We are currently using Dask Gateway with CPU-only workers. However, down the road when deep learning becomes more widely adopted, we want to transition into adding GPU support for the clusters created through Dask Gateway.
I've checked the Dask Gateway documentation, and there isn't so much in the way of detailed instruction on how to set this up and what parts of the helm chart/config we need to change to enable this functionality.
What I'm thinking is to first add a GPU to the GKE cluster on GCP, then use a RAPIDS dockerfile for the dask workers that utilizes this GPU? Is that all the set-up needed for Dask Gateway?
Would appreciate if someone could point me in the right direction.
To run a Dask cluster on Kubernetes capable of GPU compute you need the following:
resources.limits.nvidia.com/gpu: 1
dask-cuda-worker
command from the dask_cuda
package (which is included in the RAPIDS images).Note: For Dask Gateway your container image also needs the dask-gateway
package to be installed.
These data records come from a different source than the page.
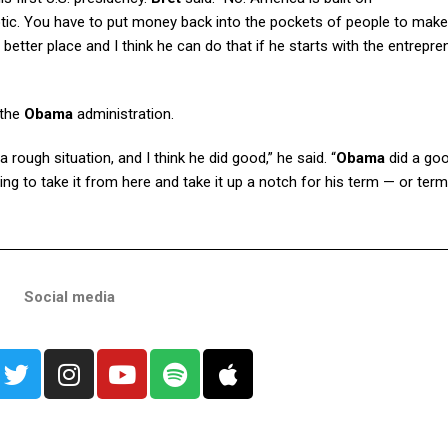
riotic. You have to put money back into the pockets of people to make
tter place and I think he can do that if he starts with the entrepren
 the
Obama
administration.
ugh situation, and I think he did good,” he said. “
Obama
did a goo
ing to take it from here and take it up a notch for his term — or term
Social media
We can configure this to be installed at runtime but it's probably best to create a custom image with this package installed.
Therefore here is a minimal Dask Gateway config which will get you a GPU cluster.
# config.yaml
gateway:
backend:
image:
name: rapidsai/rapidsai
tag: cuda11.0-runtime-ubuntu18.04-py3.8 # Be sure to match your k8s CUDA version and user's Python version
worker:
extraContainerConfig:
env:
- name: EXTRA_PIP_PACKAGES
value: "dask-gateway"
resources:
limits:
nvidia.com/gpu: 1 # This could be >1, you will get one worker process in the pod per GPU
scheduler:
extraContainerConfig:
env:
- name: EXTRA_PIP_PACKAGES
value: "dask-gateway"
resources:
limits:
nvidia.com/gpu: 1 # The scheduler requires a GPU in case of accidental deserialisation
extraConfig:
cudaworker: |
c.ClusterConfig.worker_cmd = "dask-cuda-worker"
We can test things work by launching Dask gateway, creating a Dask cluster and running some GPU specific work. Here is an example where we get the NVIDIA driver version from each worker.
$ helm install dgwtest daskgateway/dask-gateway -f config.yaml
In [1]: from dask_gateway import Gateway
In [2]: gateway = Gateway("http://dask-gateway-service")
In [3]: cluster = gateway.new_cluster()
In [4]: cluster.scale(1)
In [5]: from dask.distributed import Client
In [6]: client = Client(cluster)
In [7]: def get_nvidia_driver_version():
...: import pynvml
...: return pynvml.nvmlSystemGetDriverVersion()
...:
In [9]: client.run(get_nvidia_driver_version)
Out[9]: {'tls://10.42.0.225:44899': b'450.80.02'}